There are two major themes in the market today:  1) buy stocks and 2) buy gold and bonds.  Typically they don’t happen simultaneously and that should be cause for concern.  The stock market has continued to move higher since Election Day, which has come to be known as the Trump rally.  The stock market moves higher because the market thinks it will move higher.   Expectations for the future often guide decisions made today and certainly there is a degree of ‘animal spirits’ in the market today.   How else to explain a constantly climbing stock market with such divisiveness and uncertainty around legislation post-election?  The concept of ‘animal spirits’ were first proposed by John Maynard Keynes as a way to describe the state of mind held by consumers and businesses.  Certainly the stock market has moved higher purely on confidence in the future of the US economy.  Why is half the market suddenly so confident in the fundamentals and the potential untapped growth?

Last week also saw a more hawkish Janet Yellen during her Humphrey Hawkins testimony when she commented that the case for future rate increases exists regardless of any upcoming legislation.   Can that be?  Not only were her comments surprising but I would have expected the 10yr to be trading at 2.60% for such a hawkish tone, but to see yields drop just a day after her testimonyhas me concerned there is an undercurrent of disbelief in this optimism around economic growth.  Not necessarily disbelief the Fed won’t raise rates three times this year; although the market is only pricing in two raises.  There is growing concern that this stock market rally of hope and optimism is just that and is about to meet reality.
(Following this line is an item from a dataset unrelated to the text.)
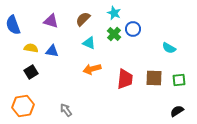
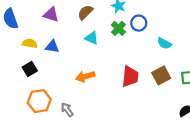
cyan semicircle: (169, 48) -> (164, 43), moved
orange arrow: (92, 69) -> (85, 77), moved
brown square: (154, 78) -> (161, 75), turned -30
orange hexagon: (23, 106) -> (39, 101), moved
Today the 10yr trades at 2.39%, a surprising low level given the fact that China is selling US Treasuries at an unprecedented rate.    Don’t despair, a US 10yr Treasury bond at 2.43% is a great investment if your alternatives are the UK’s 1.20%, France’s 1.03%, Germany’s 0.27% or Japan’s 0.07%.

What all of this means is that there is risk the market moves in both directions, but the magnitude of those risks are not equal.  The biggest risk is headline risk.  Tomorrow a new tax deal with full Republican support could send bond yields rising rapidly.  Or perhaps an infrastructure deal could increase future inflation expectations and the Fed is forced to raise rates ahead of schedule.  If rates move higher they could move very quickly.  However if optimism and hope begin to fade, rates could move the other direction.  The new administration is still in their first 100 days so the market doesn’t expect all of the answers tomorrow; they want to see the entire picture, the game plan.  Therefore if rates fall it could do so very slowly.  With headline risk and the possibility the market could move much higher you must have patience and proceed with caution.  Patience does have an expiration date and failure to act on a tax overhaul or lack of support around other promised legislation could be troublesome and create a wave of despair over time.   

So the question is when will new legislation make its way to the headlines and how much support will that legislation receive versus the opposition it certainly will be met with.  The US economy is challenged by a growing national debt, the debt ceiling, a health care program in desperate need of attention, sticky wage growth, underemployment, GDP now lower than the national debt, etc.  The positives or arguments for higher interest rates are low unemployment, decent GDP, rising inflation and a positive current outlook with the X factor being new legislation.